La première finale mondiale de l’histoire du basket féminin français n’a pas apporté de médaille d’or, mais elle a attiré un large public. Le 13 septembre à la Uber Arena de Berlin, devant 12 233 spectateurs, les Bleues de Jean-Aimé Toupane ont subi une défaite de 97-79 face aux Américaines, qui ont ainsi remporté leur douzième titre mondial.
En revanche, les deux équipes peuvent se réjouir de leurs audiences télévisuelles. En France, la rencontre diffusée sur TMC a rassemblé en moyenne 1,42 million de téléspectateurs, atteignant même un pic de 1,8 million. Aux États-Unis, TNT Sports a enregistré une moyenne de 1,2 million de téléspectateurs, avec un sommet à 1,5 million.
Au total, cela représente environ 2,6 millions de personnes sur les deux principaux marchés, sans compter les autres diffuseurs internationaux et les plateformes FIBA.
Le troisième match le plus regardé de l’histoire aux États-Unis
Ce chiffre américain place cette finale au troisième rang des matchs de Coupe du monde féminine les plus suivis sur le sol américain. À noter que les deux rencontres devant elle proviennent également de l’édition de 2026.
La victoire des Américaines contre l’Italie en phase de groupes (55-52), qui était leur match le plus disputé du tournoi, a attiré 1,3 million de téléspectateurs. Cela montre qu’un match de poule a généré plus d’audience qu’une finale il y a quatre ans.
En 2022, la victoire de Team USA contre la Chine n’avait mobilisé que 446 000 téléspectateurs sur ESPN, représentant une augmentation de plus de 165 % en l’espace d’une édition.
Une finale diffusée en concurrence avec la NFL et l’US Open
Le contexte de diffusion accentue encore la portée de cette performance. Aux États-Unis, la finale était programmée à 14h00, heure de la côte Est, soit 11h00 sur la côte Ouest, un créneau diurne souvent peu favorable.
De plus, elle faisait face à une concurrence redoutable dans le calendrier sportif américain. Huit matchs de la première journée de la NFL avaient commencé une heure plus tôt, et la finale masculine de l’US Open entre Alexander Zverev et Ben Shelton était lancée au même moment sur ABC, une chaîne en clair.
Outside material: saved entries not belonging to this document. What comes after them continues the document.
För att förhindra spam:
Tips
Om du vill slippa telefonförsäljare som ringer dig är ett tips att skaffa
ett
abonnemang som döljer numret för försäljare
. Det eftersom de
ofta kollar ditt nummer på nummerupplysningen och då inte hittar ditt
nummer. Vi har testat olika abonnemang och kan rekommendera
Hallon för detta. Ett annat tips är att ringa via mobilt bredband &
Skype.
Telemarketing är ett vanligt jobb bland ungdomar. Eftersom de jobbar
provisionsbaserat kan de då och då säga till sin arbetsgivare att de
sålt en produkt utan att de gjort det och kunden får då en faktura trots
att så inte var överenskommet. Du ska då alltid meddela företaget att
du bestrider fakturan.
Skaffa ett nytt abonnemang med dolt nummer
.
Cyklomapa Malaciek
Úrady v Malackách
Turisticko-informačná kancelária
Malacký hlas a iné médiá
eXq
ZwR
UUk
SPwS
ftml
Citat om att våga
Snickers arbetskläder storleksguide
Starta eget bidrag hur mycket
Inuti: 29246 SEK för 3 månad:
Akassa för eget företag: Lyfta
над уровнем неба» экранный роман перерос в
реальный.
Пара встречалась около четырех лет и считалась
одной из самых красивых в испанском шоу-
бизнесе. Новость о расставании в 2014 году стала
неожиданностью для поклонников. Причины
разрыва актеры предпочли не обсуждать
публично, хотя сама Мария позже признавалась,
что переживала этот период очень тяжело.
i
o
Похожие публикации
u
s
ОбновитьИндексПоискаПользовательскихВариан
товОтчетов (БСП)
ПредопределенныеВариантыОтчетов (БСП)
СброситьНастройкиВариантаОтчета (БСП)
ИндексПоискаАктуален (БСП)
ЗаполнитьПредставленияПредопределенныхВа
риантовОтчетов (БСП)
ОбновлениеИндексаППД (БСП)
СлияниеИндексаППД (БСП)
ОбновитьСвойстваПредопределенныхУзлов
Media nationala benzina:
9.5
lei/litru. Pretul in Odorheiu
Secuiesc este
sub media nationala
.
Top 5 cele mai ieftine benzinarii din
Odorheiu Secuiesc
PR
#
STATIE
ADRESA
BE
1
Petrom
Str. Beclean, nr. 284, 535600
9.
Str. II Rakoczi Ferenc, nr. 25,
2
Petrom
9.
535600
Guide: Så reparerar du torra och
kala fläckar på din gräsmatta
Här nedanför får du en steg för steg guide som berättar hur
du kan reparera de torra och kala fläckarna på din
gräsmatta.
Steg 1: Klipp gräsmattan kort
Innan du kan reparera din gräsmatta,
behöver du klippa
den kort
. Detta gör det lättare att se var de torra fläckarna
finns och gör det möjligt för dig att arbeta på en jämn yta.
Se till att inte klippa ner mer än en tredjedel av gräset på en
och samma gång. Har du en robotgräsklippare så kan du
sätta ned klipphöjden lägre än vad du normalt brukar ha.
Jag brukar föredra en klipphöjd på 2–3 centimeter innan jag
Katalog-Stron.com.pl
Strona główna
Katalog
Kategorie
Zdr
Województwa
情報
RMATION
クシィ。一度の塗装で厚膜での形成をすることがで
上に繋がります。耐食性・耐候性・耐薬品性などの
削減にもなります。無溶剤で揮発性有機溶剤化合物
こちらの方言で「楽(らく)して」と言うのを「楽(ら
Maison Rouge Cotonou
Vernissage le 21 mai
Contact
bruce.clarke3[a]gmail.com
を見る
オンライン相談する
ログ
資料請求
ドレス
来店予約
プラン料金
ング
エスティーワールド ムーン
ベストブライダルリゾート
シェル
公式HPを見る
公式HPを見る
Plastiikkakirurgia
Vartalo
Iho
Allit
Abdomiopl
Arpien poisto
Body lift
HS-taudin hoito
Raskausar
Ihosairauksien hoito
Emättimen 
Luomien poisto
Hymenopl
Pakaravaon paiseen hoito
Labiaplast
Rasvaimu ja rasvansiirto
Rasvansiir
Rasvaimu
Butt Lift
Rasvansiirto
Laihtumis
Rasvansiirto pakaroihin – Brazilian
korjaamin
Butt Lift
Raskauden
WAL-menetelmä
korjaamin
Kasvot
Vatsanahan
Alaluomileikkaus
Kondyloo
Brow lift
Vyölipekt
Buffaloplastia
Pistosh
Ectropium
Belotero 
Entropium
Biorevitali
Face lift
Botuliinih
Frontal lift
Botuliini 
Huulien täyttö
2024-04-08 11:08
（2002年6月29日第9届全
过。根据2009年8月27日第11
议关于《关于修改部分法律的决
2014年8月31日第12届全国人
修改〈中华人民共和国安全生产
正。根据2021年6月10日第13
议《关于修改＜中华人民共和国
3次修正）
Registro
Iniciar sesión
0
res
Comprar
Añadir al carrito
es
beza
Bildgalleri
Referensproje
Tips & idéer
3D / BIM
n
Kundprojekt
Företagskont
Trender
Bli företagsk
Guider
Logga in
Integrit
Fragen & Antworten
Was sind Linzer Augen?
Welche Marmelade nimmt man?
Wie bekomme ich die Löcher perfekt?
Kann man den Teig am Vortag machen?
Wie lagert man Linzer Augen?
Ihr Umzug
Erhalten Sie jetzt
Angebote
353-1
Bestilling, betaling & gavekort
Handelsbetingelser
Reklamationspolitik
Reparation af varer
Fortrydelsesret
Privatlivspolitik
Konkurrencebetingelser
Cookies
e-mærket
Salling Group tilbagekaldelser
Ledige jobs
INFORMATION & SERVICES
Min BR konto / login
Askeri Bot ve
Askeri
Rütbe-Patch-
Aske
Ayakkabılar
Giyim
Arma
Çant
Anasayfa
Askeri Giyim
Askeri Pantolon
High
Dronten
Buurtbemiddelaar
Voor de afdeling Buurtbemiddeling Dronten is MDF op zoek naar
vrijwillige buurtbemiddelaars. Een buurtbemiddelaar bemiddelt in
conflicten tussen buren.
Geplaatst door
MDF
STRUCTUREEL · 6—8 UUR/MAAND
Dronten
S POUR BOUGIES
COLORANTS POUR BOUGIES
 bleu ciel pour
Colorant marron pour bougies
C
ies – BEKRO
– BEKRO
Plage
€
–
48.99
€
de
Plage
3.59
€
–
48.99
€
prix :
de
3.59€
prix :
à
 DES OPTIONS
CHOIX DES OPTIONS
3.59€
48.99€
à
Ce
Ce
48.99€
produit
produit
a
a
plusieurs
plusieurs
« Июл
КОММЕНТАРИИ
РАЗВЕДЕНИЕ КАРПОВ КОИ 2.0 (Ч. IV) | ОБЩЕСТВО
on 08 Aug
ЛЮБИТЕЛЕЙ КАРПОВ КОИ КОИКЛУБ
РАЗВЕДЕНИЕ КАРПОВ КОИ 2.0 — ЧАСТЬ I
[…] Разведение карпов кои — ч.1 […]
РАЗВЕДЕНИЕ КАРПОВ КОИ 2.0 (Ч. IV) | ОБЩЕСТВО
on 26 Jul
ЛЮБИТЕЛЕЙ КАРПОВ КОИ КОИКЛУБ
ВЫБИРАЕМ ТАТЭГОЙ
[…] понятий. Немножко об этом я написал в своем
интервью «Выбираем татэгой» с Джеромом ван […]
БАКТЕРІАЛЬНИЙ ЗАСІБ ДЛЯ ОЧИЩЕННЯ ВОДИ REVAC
« Ce n’est pas seulement ce tournoi exceptionnel, mais aussi le sport féminin qui a gagné en visibilité ces trois ou quatre dernières années », explique Craig Barry, responsable des contenus de TNT Sports.
En France, le choix de la diffusion gratuite a porté ses fruits
Un autre enseignement réside dans la stratégie française. Le choix de diffuser la finale sur TMC, une chaîne gratuite de la TNT, plutôt que sur une plateforme payante, a permis d’atteindre un public bien plus large que celui habituellement observé pour le basket féminin.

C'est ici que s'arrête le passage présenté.